I'm attempting to write a collapsed Gibbs sampler in Python and am running into memory issues when creating initial values for one of my matrices. I am rather new to Python, so below is the outline of what I am doing with explanation. At 4 I receive my MemoryError
My goal is to:
Create an T,M matrix of zeros (plus an alpha value), where T is some small number such as 2:6 and M can be very large
import numpy as np import pandas as pd M = 500 N = 10000 T = 6 alpha = .3 NZM = np.zeros((T,M), dtype = np.float64) + alpha
Create an M,N matrix of numbers generated by a multinomial distribution from T topics which would look like the following.

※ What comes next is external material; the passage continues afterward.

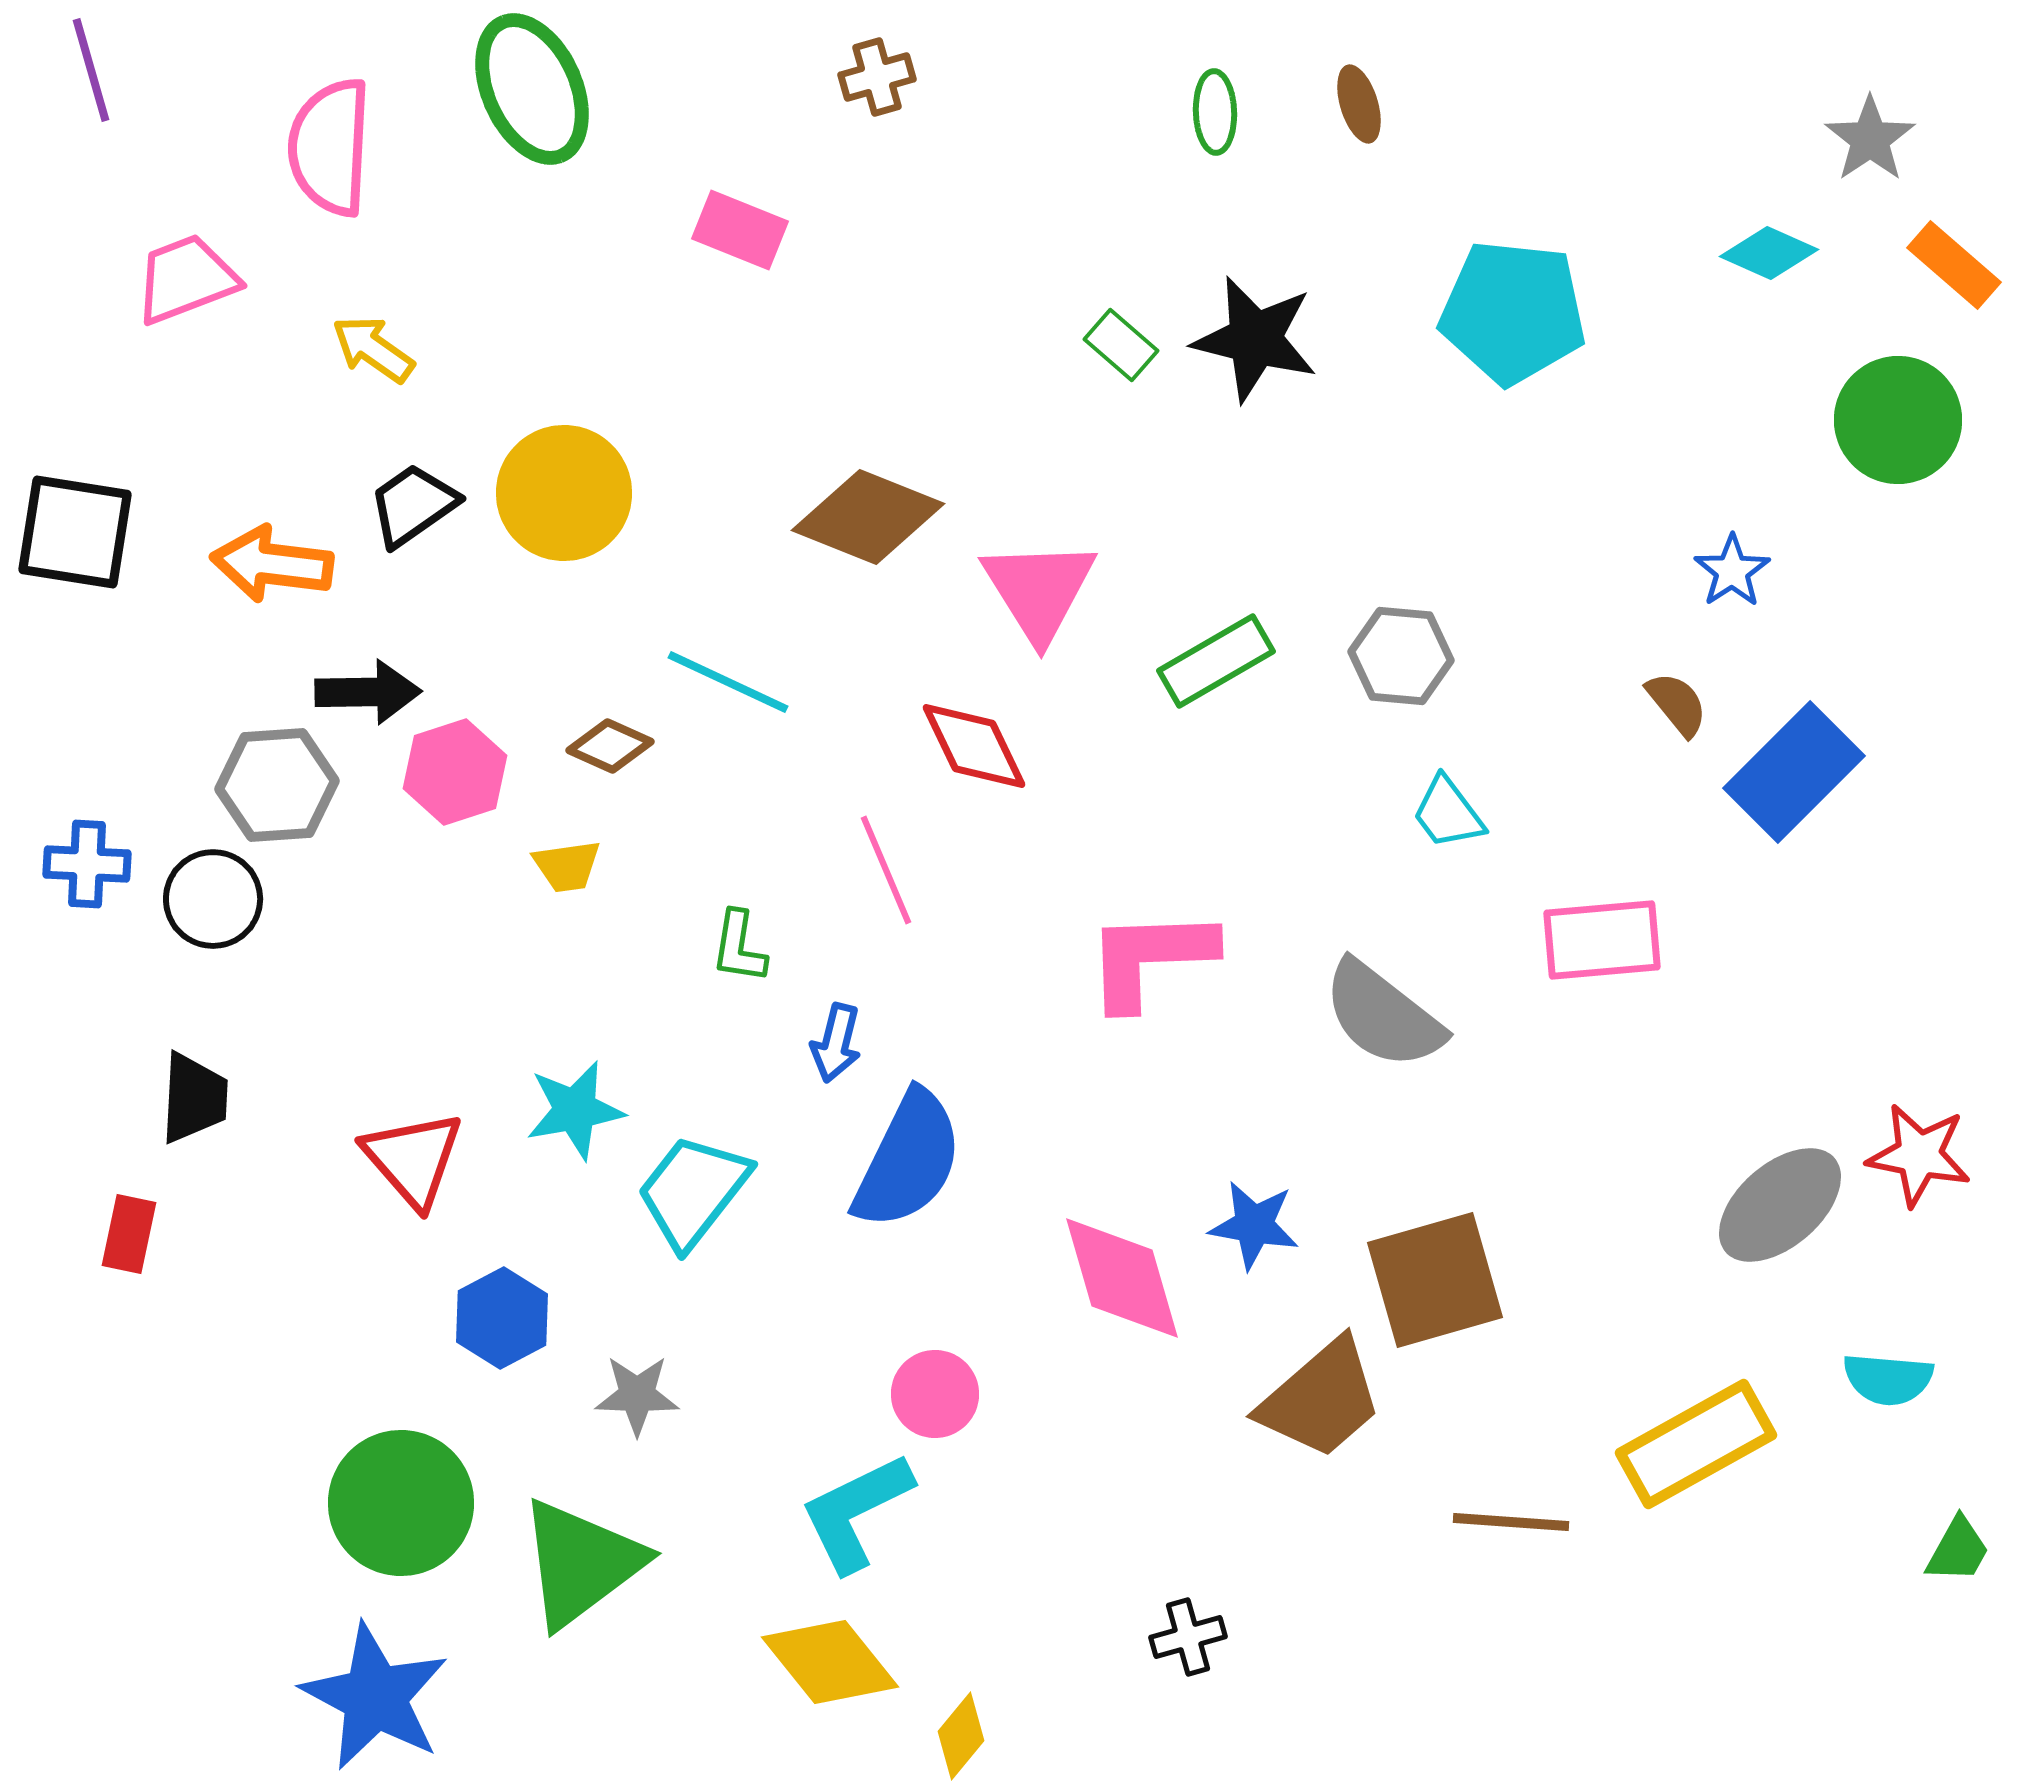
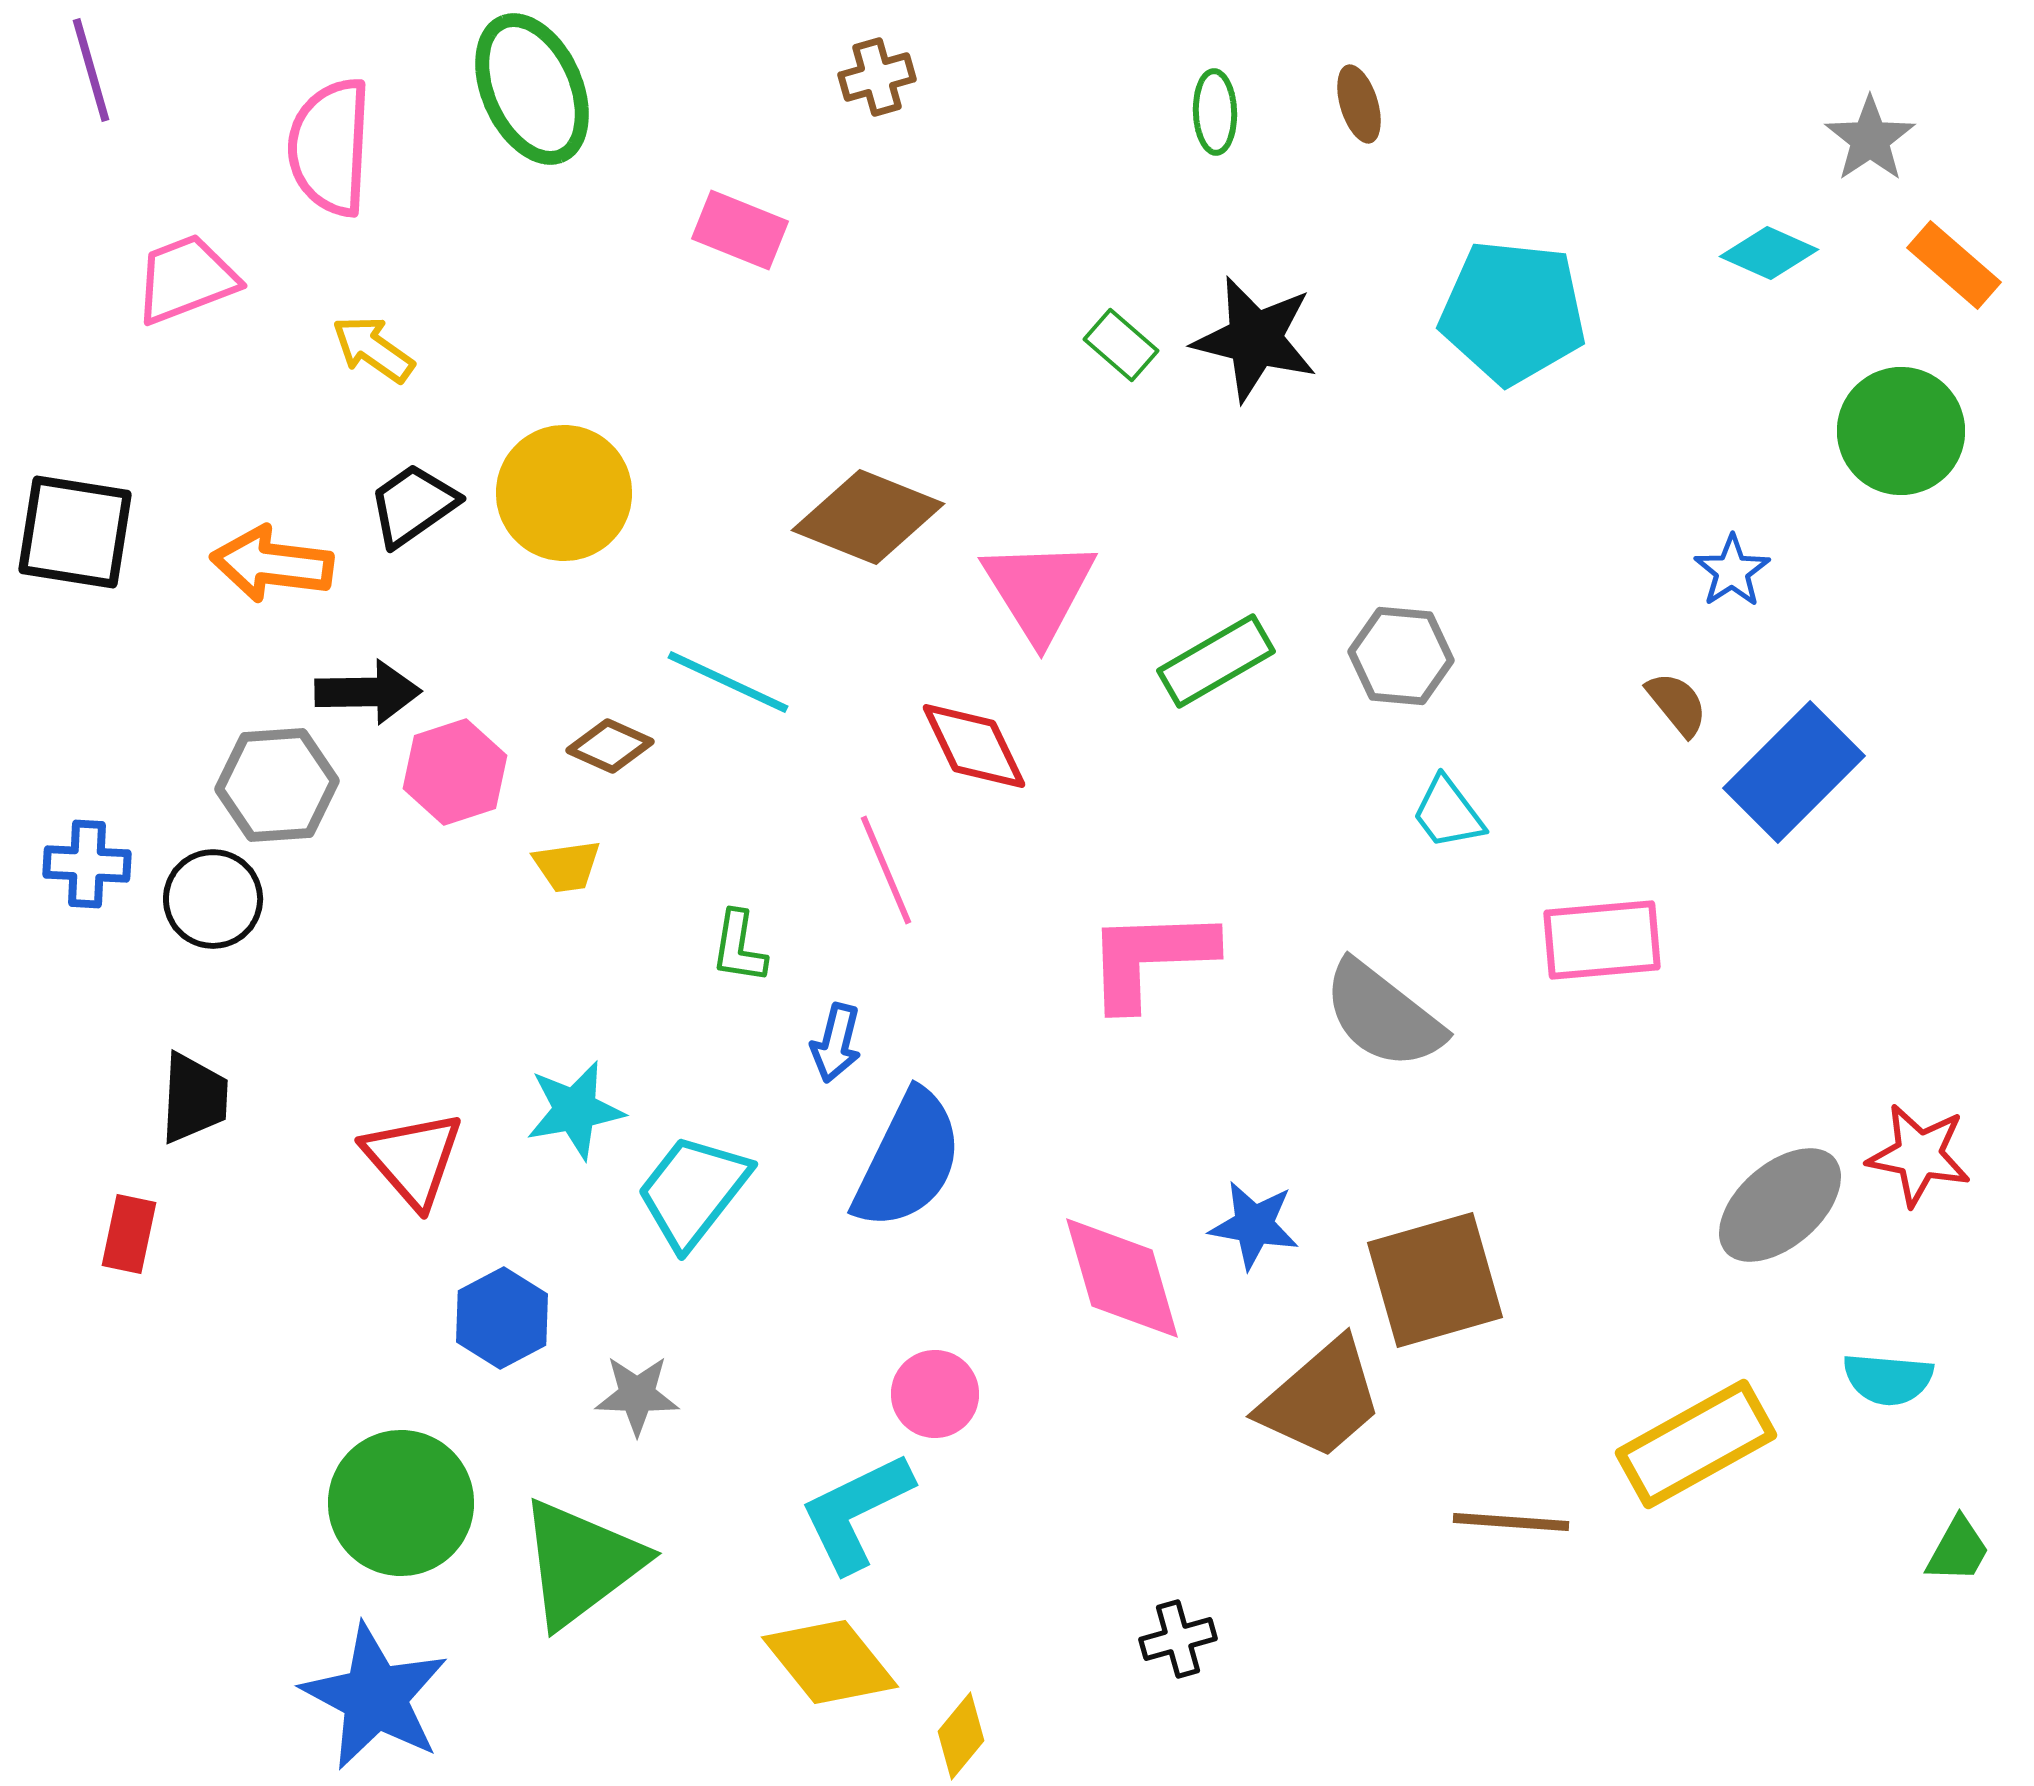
green circle at (1898, 420): moved 3 px right, 11 px down
black cross at (1188, 1637): moved 10 px left, 2 px down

Z = np.where(np.random.multinomial(1,[1./ntopics]*ntopics,size = M*N )==1)[1] Z array([[1, 3, 0, ..., 5, 3, 1], [3, 5, 0, ..., 5, 1, 2], [4, 5, 4, ..., 1, 3, 5], ..., [1, 2, 1, ..., 0, 3, 4], [0, 5, 2, ..., 2, 5, 0], [2, 3, 2, ..., 4, 1, 5]])
Create an index out of these using
.reshape(M*N)
Z_index = Z.reshape(M*N) array([1, 3, 0, ..., 4, 1, 5])
This step is where I receive my error. I Use Z_index to add one to each row of NZM that shows up as a value in Z. However, option 1 below is very slow while option 2 has a memory error.
# Option 1 for m in xrange(M): NZM[Z_index,m] += 1 # Option 2 NZM[Z_index,:] += 1 --------------------------------------------------------------------------- MemoryError Traceback (most recent call last) <ipython-input-88-087ab1ede05d> in <module>() 2 # a memory error 3 ----> 4 NZM[Z_index,:] += 1 MemoryError:
I want to add one to a row of this array each time it shows up in the Z_index. Is there a way to do this quickly and efficiently that I am unaware of? Thank you for taking the time to read this.